Annette Jankowski, support group director of adult day services, said the group allows caregivers to receive support and share stories and ideas.

“It is so important for our caregivers to know they are not alone and can come to a safe haven and talk or listen,” she said. “We try to provide resources and educational information that may help.

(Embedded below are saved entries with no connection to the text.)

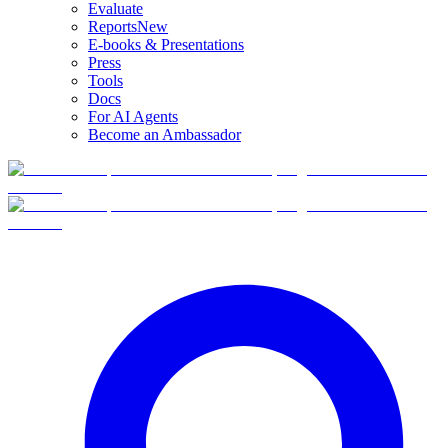
Evaluate
Reports
New
E-books & Presentations
Press
Tools
Docs
For AI Agents
Become an Ambassador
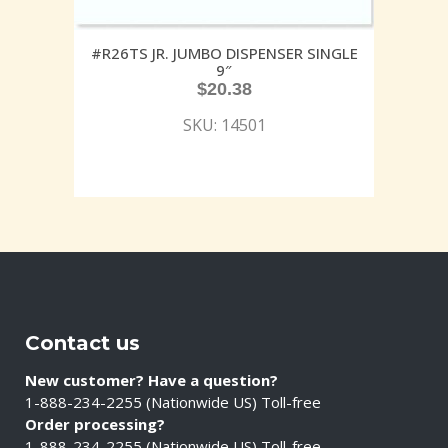
#R26TS JR. JUMBO DISPENSER SINGLE
9″
$
20.38
SKU: 14501
Contact us
New customer? Have a question?
1-888-234-2255 (Nationwide US) Toll-free
Order processing?
1-888-234-2255 (Nationwide US) Toll-free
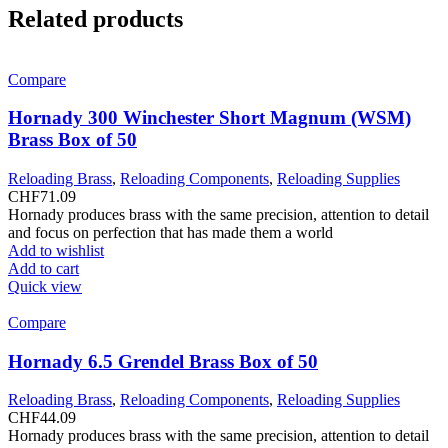
Related products
Compare
Hornady 300 Winchester Short Magnum (WSM)
Brass Box of 50
Reloading Brass
,
Reloading Components
,
Reloading Supplies
CHF
71.09
Hornady produces brass with the same precision, attention to detail
and focus on perfection that has made them a world
Add to wishlist
Add to cart
Quick view
Compare
Hornady 6.5 Grendel Brass Box of 50
Reloading Brass
,
Reloading Components
,
Reloading Supplies
CHF
44.09
Hornady produces brass with the same precision, attention to detail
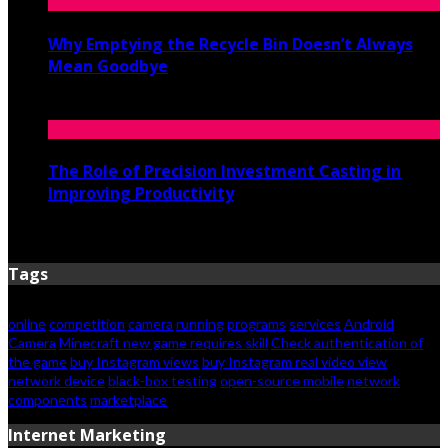
Why Emptying the Recycle Bin Doesn’t Always
Mean Goodbye
May 20, 2026
The Role of Precision Investment Casting in
Improving Productivity
April 16, 2026
Tags
online
competition
camera
running
programs
services
Android
Camera
Minecraft new game requires skill
Check authentication of
the game
buy Instagram views
buy Instagram real video view
network device
black-box testing
open-source mobile
network
components
marketplace
Internet Marketing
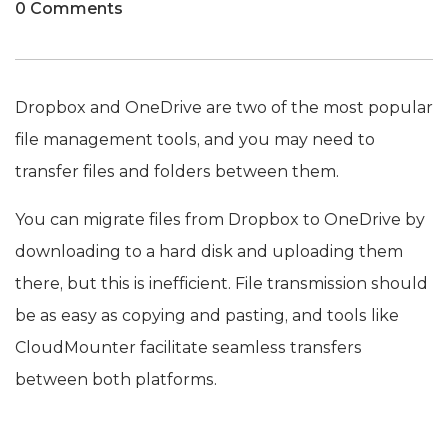
0 Comments
Dropbox and OneDrive are two of the most popular
file management tools, and you may need to
transfer files and folders between them.
You can migrate files from Dropbox to OneDrive by
downloading to a hard disk and uploading them
there, but this is inefficient. File transmission should
be as easy as copying and pasting, and tools like
CloudMounter facilitate seamless transfers
between both platforms.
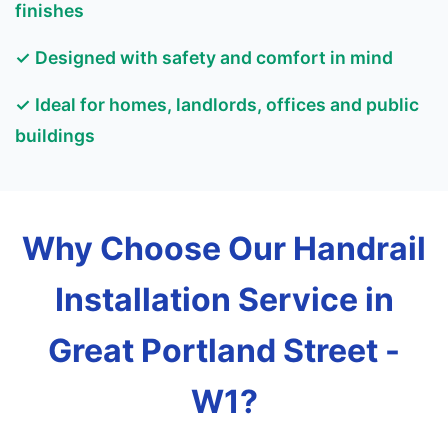
finishes
✓ Designed with safety and comfort in mind
✓ Ideal for homes, landlords, offices and public
buildings
Why Choose Our Handrail
Installation Service in
Great Portland Street -
W1?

Hearing how other families cope with similar problems lightens the load.”

If you want to go:

There are two locations for
caregiver support groups

Holy Apostles Catholic Parish
Parish Center
16000 W. National Avenue,
Room 172
New Berlin, 53151
Meets every second
Wednesday, 3 to 4:30 p.m.

Catholic Charities
Adult Day Center
1919 N. 60th Street
Milwaukee, 53208
Meets every third Wednesday,
3 to 4:30 p.m.

For more information, contact:
Annette Jankowski
(414) 771-2881, Ext. 4162

Whether being present for each other, or offering concrete ideas to assist the caregiver in day-to-day activities, Jankowski said the group setting is an important facet of the caregivers’ role.

“They can develop a shared camaraderie with others, generate new ideas, thoughts and problem solving ideas,” she said. “It is a safe haven and no question is not pertinent. We are also able to educate, share and provide tips and resources for help, and they are able to unburden without consequences.”

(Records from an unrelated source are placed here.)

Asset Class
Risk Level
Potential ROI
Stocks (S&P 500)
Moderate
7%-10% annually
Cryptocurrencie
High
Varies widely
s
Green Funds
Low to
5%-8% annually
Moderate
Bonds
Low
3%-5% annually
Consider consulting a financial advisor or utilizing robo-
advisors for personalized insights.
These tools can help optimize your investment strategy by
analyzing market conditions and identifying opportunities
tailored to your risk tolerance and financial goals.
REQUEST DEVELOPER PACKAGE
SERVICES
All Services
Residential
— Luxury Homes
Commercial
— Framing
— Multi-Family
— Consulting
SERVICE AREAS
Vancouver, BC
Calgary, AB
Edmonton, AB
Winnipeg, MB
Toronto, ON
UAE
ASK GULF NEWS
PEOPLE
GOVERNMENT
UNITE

Because many caregivers suffer emotional and physical burnout, Jankowski said adult day care helps avoid these situations.

“Most important is for caregivers to take care of themselves so they can take care of their loved ones,” said Jankowski.

“Adult day care is a huge part of minimizing burnout. Catholic Charities has an adult day care open Mondays through Fridays from 7 a.m. to 5 p.m. in Milwaukee, which provides activities focused on staying alert and active. Our staff (members) are certified nursing assistants and can also provide assistance with daily living needs as well as bathing services. We also have (a registered nurse) on staff. Having your loved one involved in an adult day care program allows the caregiver to continue doing (his or her) own day to day activities and work.”

When a loved one has Alzheimer’s or other disability, the symptoms often begin slowly and the caregiver might not recognize their new role until they have become overburdened. Jankowski explained the first step is recognizing one is not alone but in need of support. Perhaps there are family members who can lend a helping hand, and, if not, the support group and adult day care services will help in minimizing stress before it becomes a crisis situation.

The Catholic Charities Caregiver Support group’s mission is to serve and when caregivers inquire about the adult day care, they offer time to meet with the family and offer to help solve problems in caring for loved ones.

Their faith-filled compassion helps caregivers such as Noble live a life not only centered on caring for a loved one, but assists her in learning to navigate personal time for Mass, spending time with her four children and four grandchildren, as well as the occasional trip.

“I took a trip to my granddaughter’s school in Portland, and my nurse daughter came to care for my husband. She told me to get on a plane and forget this place,” she said. “It is very important to get away to save your sanity.”

Another way Noble copes is through her strong faith, and she cannot understand how others can survive such a difficult life event without faith.

“Do you know the old saying that God never gives you a cross that you can’t carry?” she questioned. “Well, there are days I do say, ‘Lord, I am stumbling a bit – can you help me carry it a little more?’ This group really helps me. We can share care giving skills and things we do at home to make things easier.”